Continuamos en el jardín hasta que el faetón estuvo preparado, y cuando nos separamos de la señora Beaumont, repitió a la señorita Selwyn su invitación para instalarnos en su casa; pero por la razón ya mencionada anteriormente fue de nuevo rechazada.

Lord Orville nos guió tan lentamente, con tan gran cautela que, pese a la altura del faetón, habría sido ridículo sentir miedo. No tomé parte alguna en la conversación, pero la señora Selwyn suplió ampliamente la de las dos. El propio lord Orville no habló demasiado, pero el excelente sentido y las refinadas maneras que acompañan cada palabra que pronuncia dan valor y peso a todo lo que dice.
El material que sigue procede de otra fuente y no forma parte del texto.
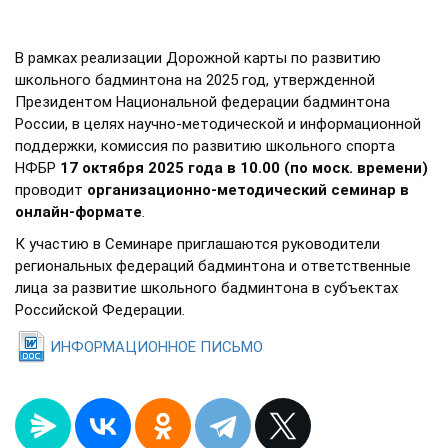
В рамках реализации Дорожной карты по развитию
школьного бадминтона на 2025 год, утвержденной
Президентом Национальной федерации бадминтона
России, в целях научно-методической и информационной
поддержки, комиссия по развитию школьного спорта
НФБР
17 октября 2025 года в 10.00 (по моск. времени)
проводит
организационно-методический семинар в
онлайн-формате
.
К участию в Семинаре приглашаются руководители
региональных федераций бадминтона и ответственные
лица за развитие школьного бадминтона в субъектах
Российской Федерации.
ИНФОРМАЦИОННОЕ ПИСЬМО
—Supongo, señoría —dijo la señora Selwyn cuando llegamos a nuestro alojamiento—, que le habría puesto en extremo embarazo haberse encontrado con alguno de los caballeros que tienen el honor de conocerle.

—En ese caso —respondió él con galantería—, habría sentido compasión de lo mucho que me envidiarían.

—No, señor mío —insistió ella—, habrían sentido vergüenza de que, en estos tiempos tan osados, hubiera sido tan cobarde de evitar espantar a las damas.

—¡Oh! —dijo él riéndose—, cuando un hombre siente miedo por sí mismo, las señoras no tienen peligro a su lado; el temor que usted ha sentido por su seguridad no es ni la mitad del que yo he sentido por la salud de mi corazón.

Entonces descendió, nos ayudó a bajar, se despidió encaramándose de nuevo al faetón y al momento estaba fuera de nuestra vista.

—Ciertamente —comentó la señora Selwyn cuando él se fue—, ha habido un error en el nacimiento de este joven; estaba indudablemente destinado a vivir en otra época; ¡es realmente educado!

Y ahora, mi querido señor, estando así las cosas, ¿puedo renunciar a mi resentimiento sin imprudencia o inconveniencia? Espero que usted no me censure. Si, como a mí, le complace, visto su respetuoso comportamiento, se habrá convencido de la imposibilidad de sostener mi indignación por más tiempo.